Accusations of rampant corruption will not bury a candidate. Apparently.

Only in March, I was charting Fillon’s descent into scandal over multiple accusations of fraud and misuse of public money. It looked like his decision to cling on to his hopes of the presidency was an ego trip that could ruin his centre-right party. He is polling at 21 per cent, with Mélenchon on 18 and Macron on 23, all within the 2-3 point margin of error acknowledged by pollsters.

Fillon is is now on 21 per cent, with Mélenchon on 18 per cent and Macron on 23 per cent, again all within the 2-3 point margin of error used by most pollsters. Against Le Pen, all polls suggest Fillon would be victorious – a scenario now ridiculously plausible.

“So it’ll be Fillon-Le Pen, and Fillon will win,” was our conclusion last night. What a humiliation if France elects the candidate being investigated over allegations of misusing half a million euros of public money. He is even said to be ready to “pay the money back” if elected – an offer that sounds uncannily like a confession. (“Rends l’argent”, meaning “Pay the money back”, has become a meme used against Fillon on social media and on his campaign trail.)

Old French political parties are dying and must come to terms with rapidly changing times.

Fillon may win, but his party, and the centre-left party of the Socialist Benoît Hamon, have lost. The campaign has been fought by independents, from the loud “anti-elite” Le Pen and Macron’s personality-cult movement En Marche! to Mélenchon’s late but powerful Corbyn-like grass-roots movement. Big historical divides of left and right have been rejected by Macron and Le Pen, who both claim to be “neither left nor right”. Even if Fillon, the embodiment of the old politics, wins, he’ll be the last one from the country’s main parties.

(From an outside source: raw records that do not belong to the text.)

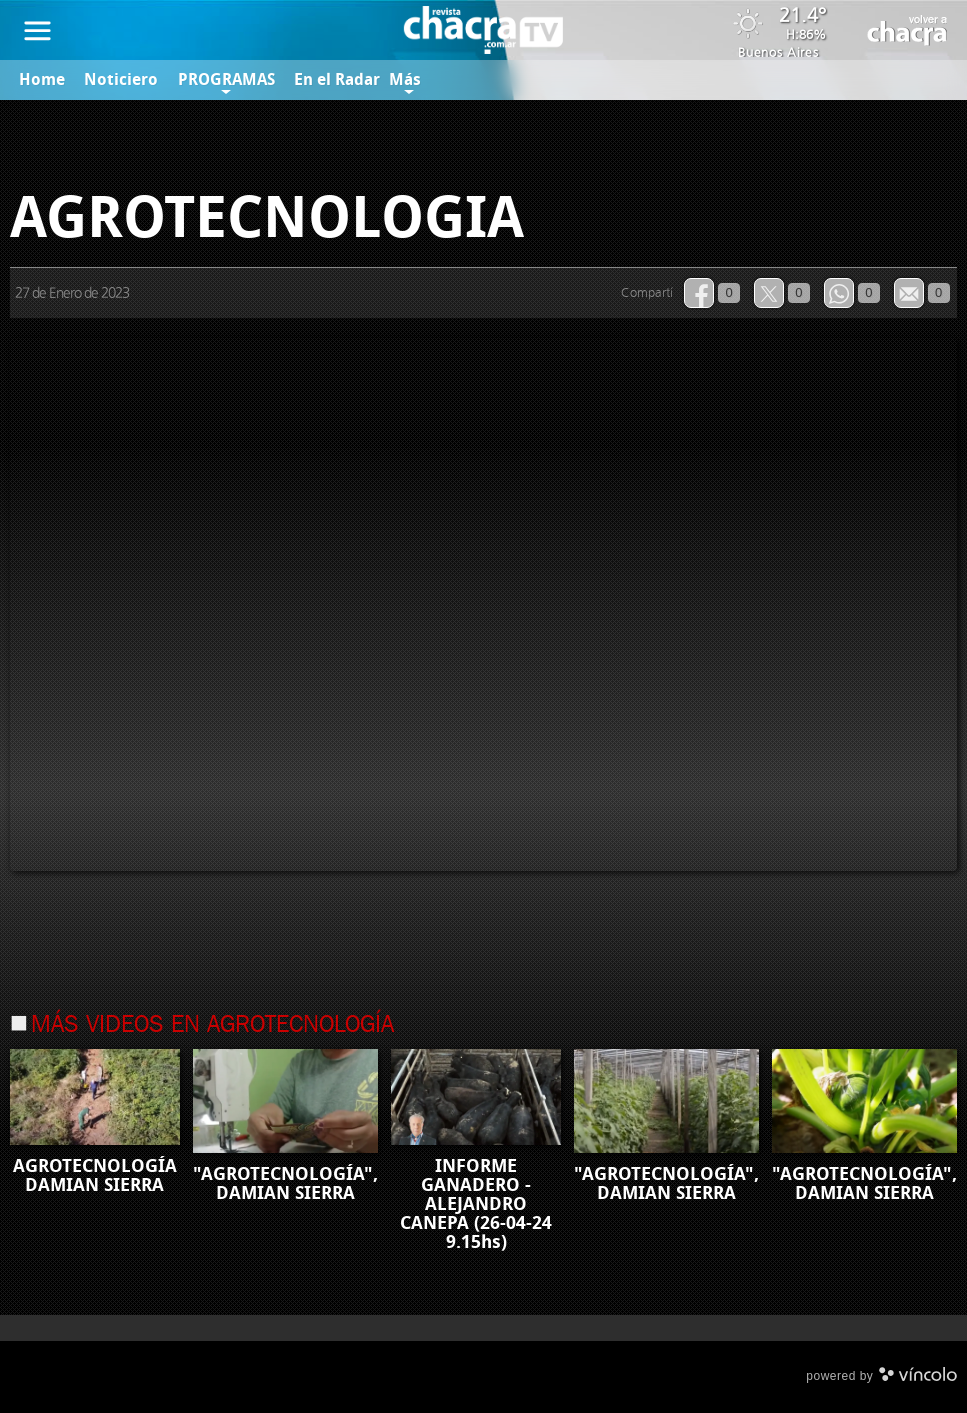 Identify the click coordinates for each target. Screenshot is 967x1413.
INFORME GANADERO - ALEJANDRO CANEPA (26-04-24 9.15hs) (476, 1204)
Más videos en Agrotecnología (212, 1026)
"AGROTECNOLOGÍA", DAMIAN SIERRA (285, 1183)
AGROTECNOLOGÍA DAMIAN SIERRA (95, 1175) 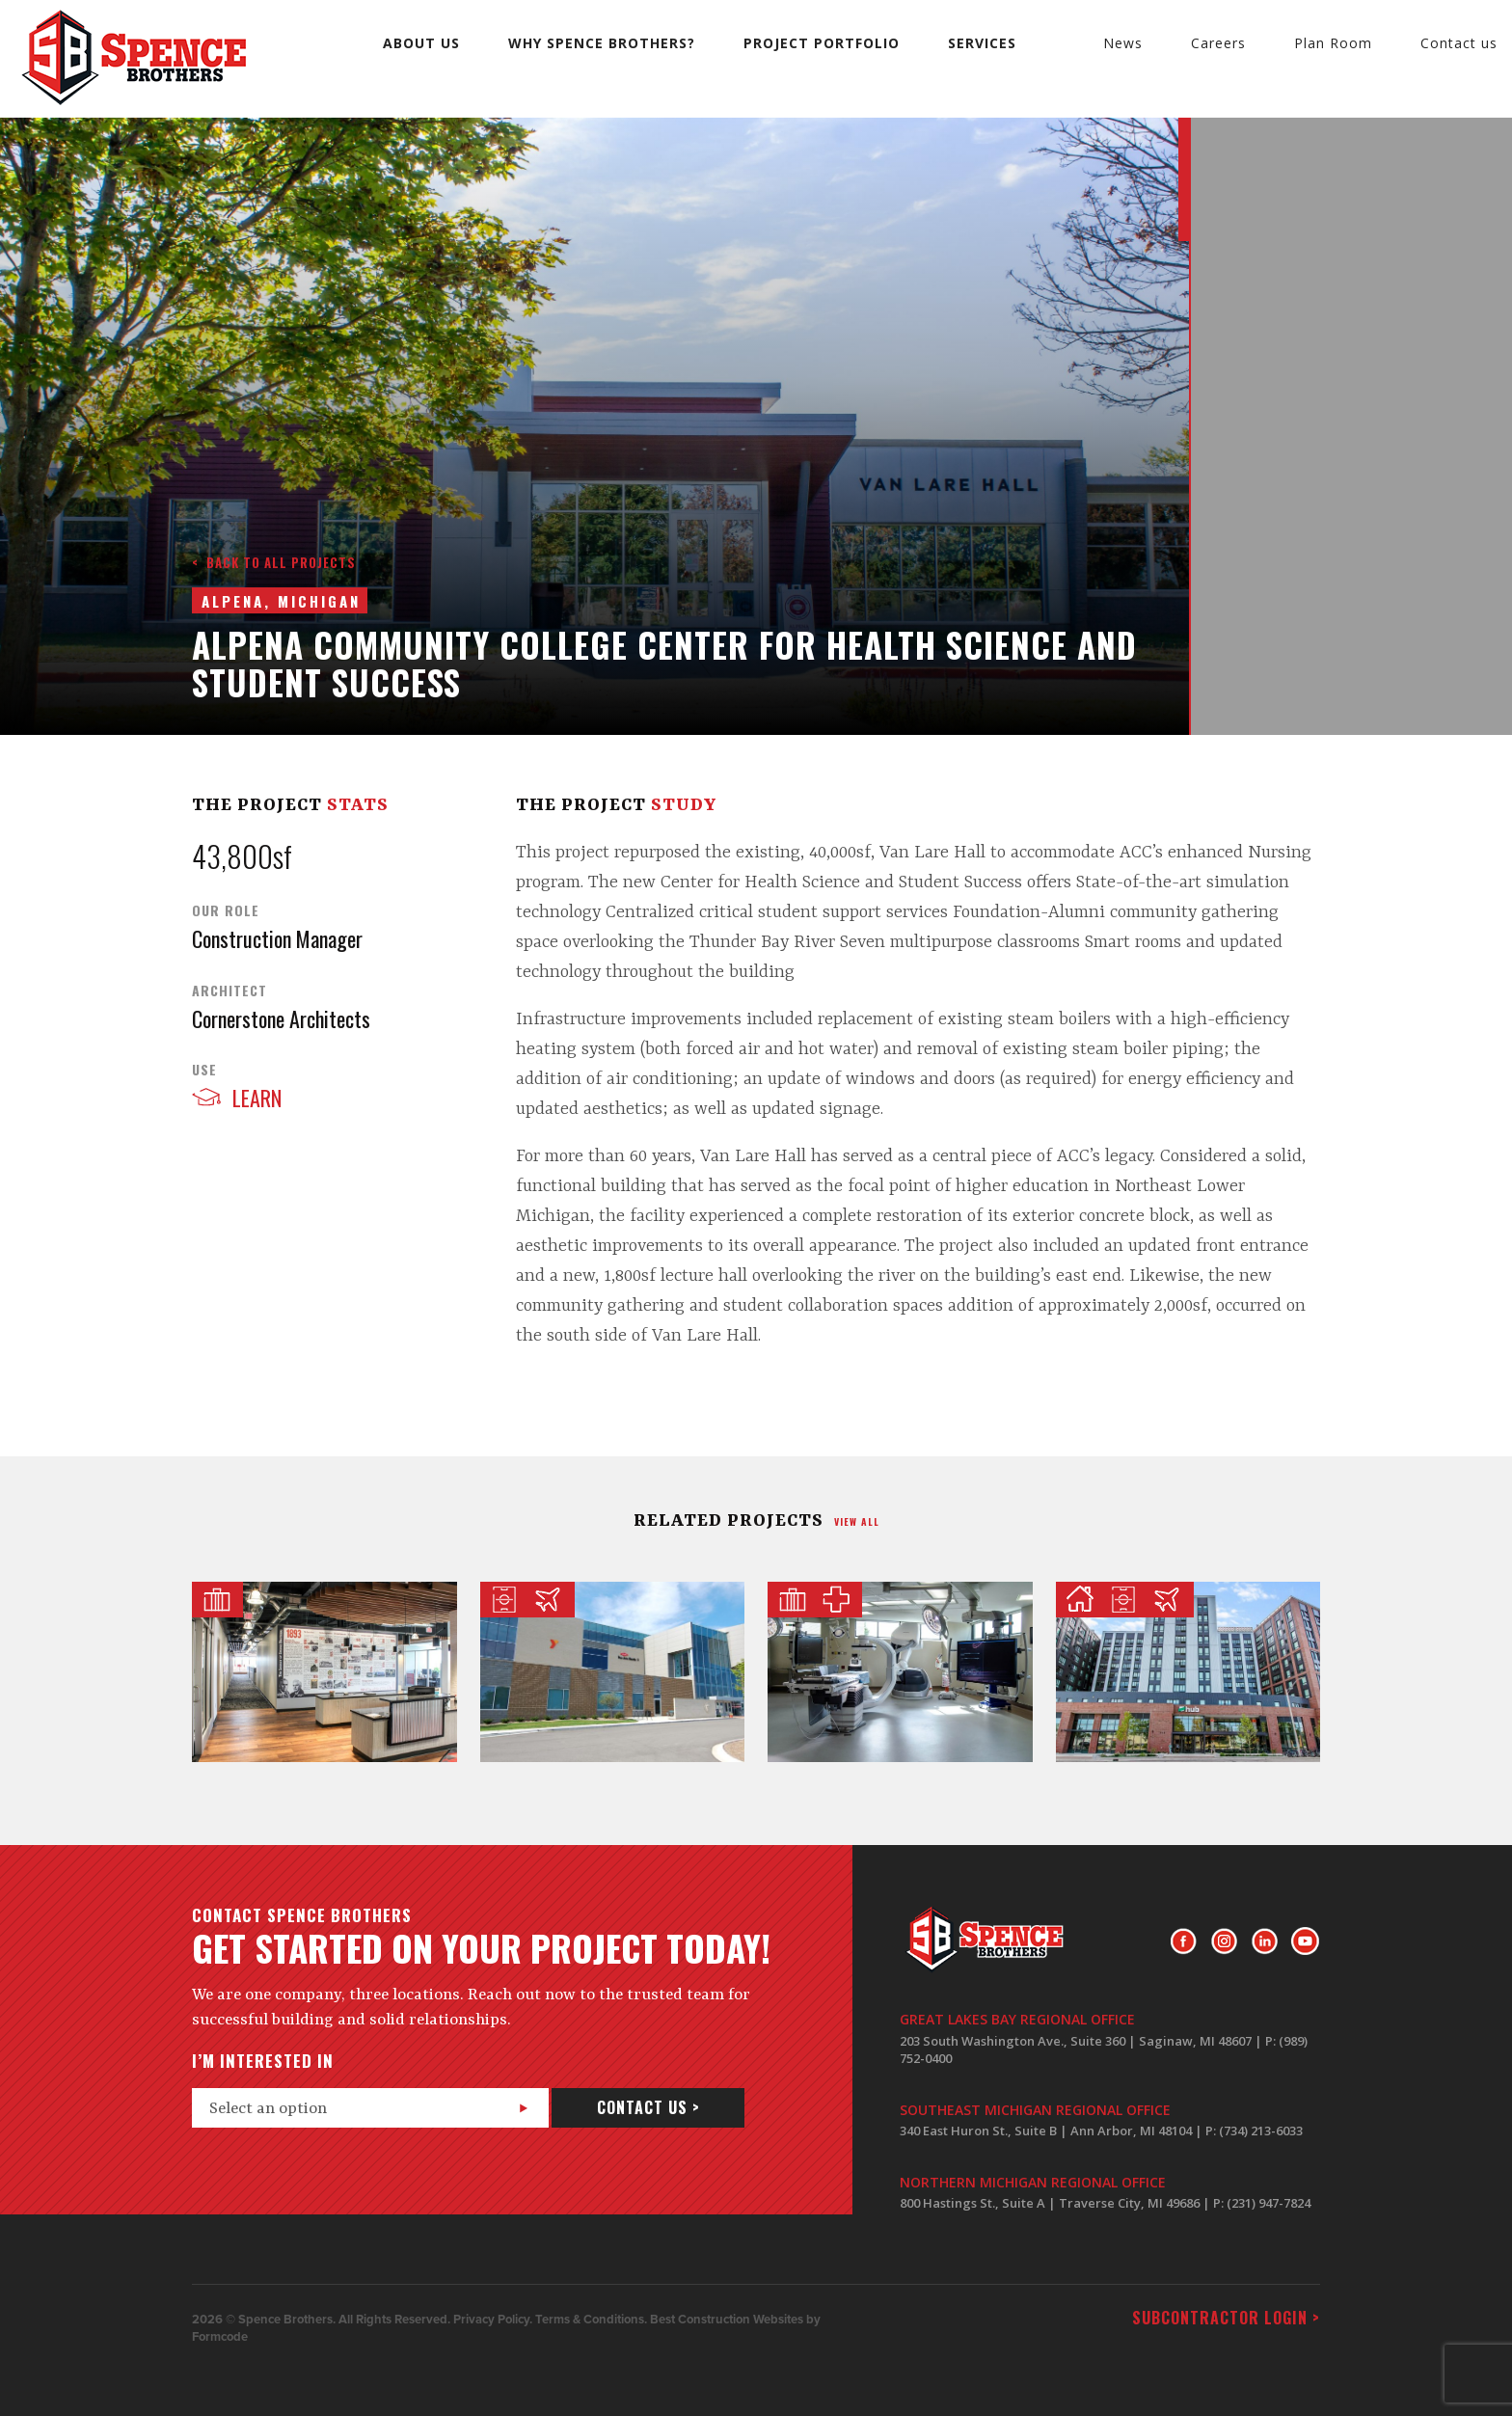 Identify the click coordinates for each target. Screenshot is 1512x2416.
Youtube (1305, 1941)
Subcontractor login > (1226, 2317)
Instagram (1224, 1941)
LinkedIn (1265, 1941)
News (1123, 43)
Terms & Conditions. (591, 2319)
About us (421, 43)
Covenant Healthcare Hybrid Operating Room (900, 1672)
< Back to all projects (274, 562)
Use (204, 1069)
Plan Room (1333, 43)
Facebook (1184, 1941)
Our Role (225, 910)
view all (856, 1521)
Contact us (1459, 43)
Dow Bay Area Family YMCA (612, 1672)
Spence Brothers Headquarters (324, 1672)
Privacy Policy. (492, 2319)
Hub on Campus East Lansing (1188, 1672)
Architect (229, 990)
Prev (1153, 149)
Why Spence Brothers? (601, 43)
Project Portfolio (821, 43)
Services (982, 43)
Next (1153, 187)
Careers (1218, 43)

Marine will rule France. In the meantime, her agenda will rule everything else.

Le Pen is not playing a short-term game. When her father reached the second round in 2002, I was eight years old. I remember an Italian friend at school saying goodbye to everyone – her parents had planned to move if he won. I grew up seeing his jackass party turning into her nationalist machine. It is hard to see an end to her rule, if only on the ideological front. Le Pen cannot really lose: each campaign she fights is a step closer to the goal and I am now certain nothing can stop her but herself. It will take a Front National presidency to defeat the Front National, for it to go full circle and replace the elite political entities it is now denouncing as out of tune.

There’s one last feeling I know I’ll come to regard as very familiar – and that’s the feeling of grief I’ll get seeing Marine Le Pen reach the second round.